## TASK ITEM:
From the entries that follow, copy every line with the word "ตรวจสลากก".

## THE INPUT:
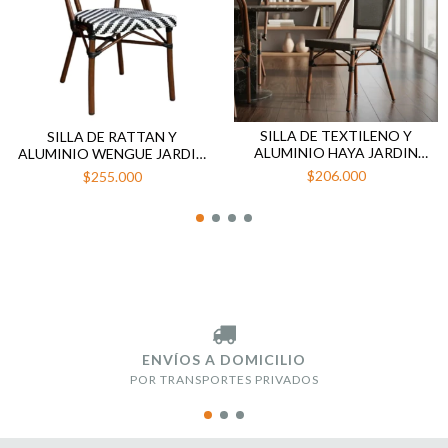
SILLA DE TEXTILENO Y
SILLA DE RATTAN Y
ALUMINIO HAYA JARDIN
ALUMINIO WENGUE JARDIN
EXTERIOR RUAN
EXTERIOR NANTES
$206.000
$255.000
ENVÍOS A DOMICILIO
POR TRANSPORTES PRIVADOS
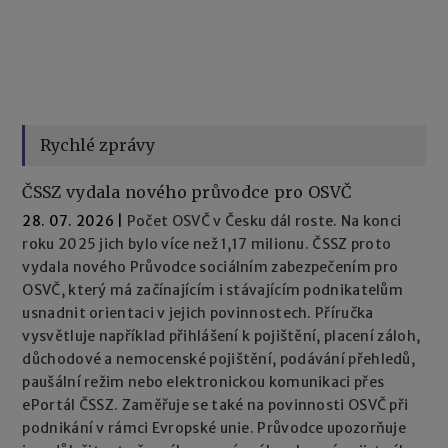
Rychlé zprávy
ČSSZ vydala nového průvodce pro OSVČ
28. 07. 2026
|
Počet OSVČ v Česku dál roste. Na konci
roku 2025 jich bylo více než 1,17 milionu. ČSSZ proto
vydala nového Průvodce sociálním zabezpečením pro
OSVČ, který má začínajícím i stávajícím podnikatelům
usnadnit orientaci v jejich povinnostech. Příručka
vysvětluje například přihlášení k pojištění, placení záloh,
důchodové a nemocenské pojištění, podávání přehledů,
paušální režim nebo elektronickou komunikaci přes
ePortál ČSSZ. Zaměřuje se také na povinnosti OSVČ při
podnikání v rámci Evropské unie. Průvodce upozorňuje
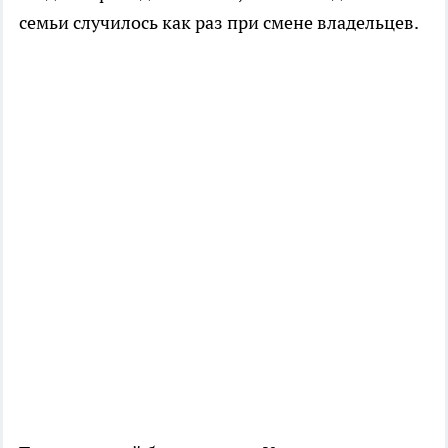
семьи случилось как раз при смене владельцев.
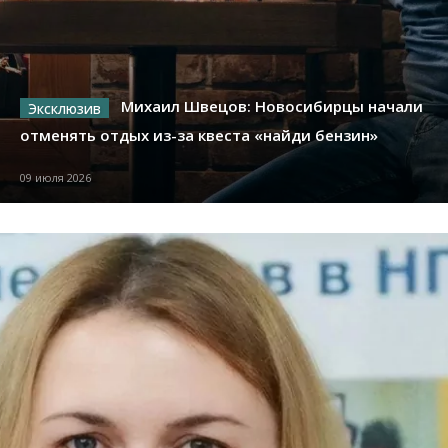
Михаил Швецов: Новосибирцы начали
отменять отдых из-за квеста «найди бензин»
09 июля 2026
* * *
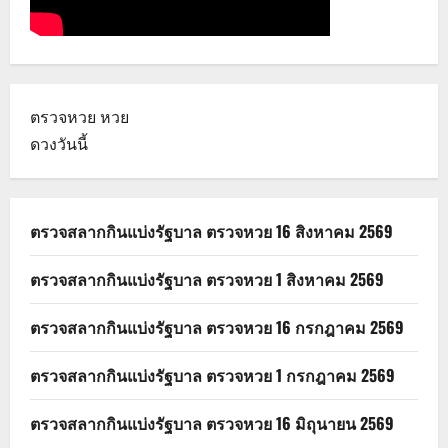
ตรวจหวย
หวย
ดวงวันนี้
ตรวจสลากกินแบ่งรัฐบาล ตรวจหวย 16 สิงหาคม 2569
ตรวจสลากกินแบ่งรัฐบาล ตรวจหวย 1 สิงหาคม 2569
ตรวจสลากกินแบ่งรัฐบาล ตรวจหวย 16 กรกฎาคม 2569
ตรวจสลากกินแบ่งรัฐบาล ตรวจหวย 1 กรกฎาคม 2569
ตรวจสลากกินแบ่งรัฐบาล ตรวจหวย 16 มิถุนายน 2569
...
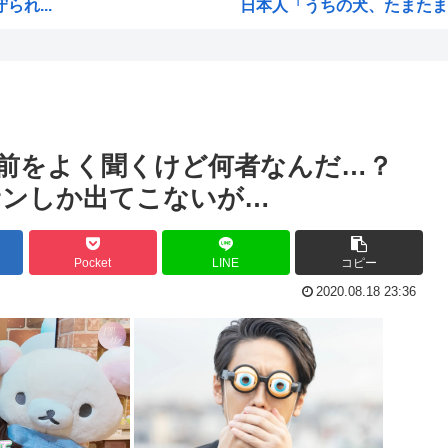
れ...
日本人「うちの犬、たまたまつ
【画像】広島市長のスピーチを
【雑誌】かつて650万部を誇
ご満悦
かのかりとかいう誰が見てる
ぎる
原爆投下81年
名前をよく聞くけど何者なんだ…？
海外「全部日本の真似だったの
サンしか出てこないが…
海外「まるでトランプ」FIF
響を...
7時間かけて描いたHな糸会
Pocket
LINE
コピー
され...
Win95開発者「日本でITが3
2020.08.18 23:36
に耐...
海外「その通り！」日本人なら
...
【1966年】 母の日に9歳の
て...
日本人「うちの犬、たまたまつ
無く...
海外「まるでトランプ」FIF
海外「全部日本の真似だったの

## WORKED SOLUTION:
ตรวจสลากกินแบ่งรัฐบาล ตรวจหวย 16 สิงหาคม 2569
ตรวจสลากกินแบ่งรัฐบาล ตรวจหวย 1 สิงหาคม 2569
ตรวจสลากกินแบ่งรัฐบาล ตรวจหวย 16 กรกฎาคม 2569
ตรวจสลากกินแบ่งรัฐบาล ตรวจหวย 1 กรกฎาคม 2569
ตรวจสลากกินแบ่งรัฐบาล ตรวจหวย 16 มิถุนายน 2569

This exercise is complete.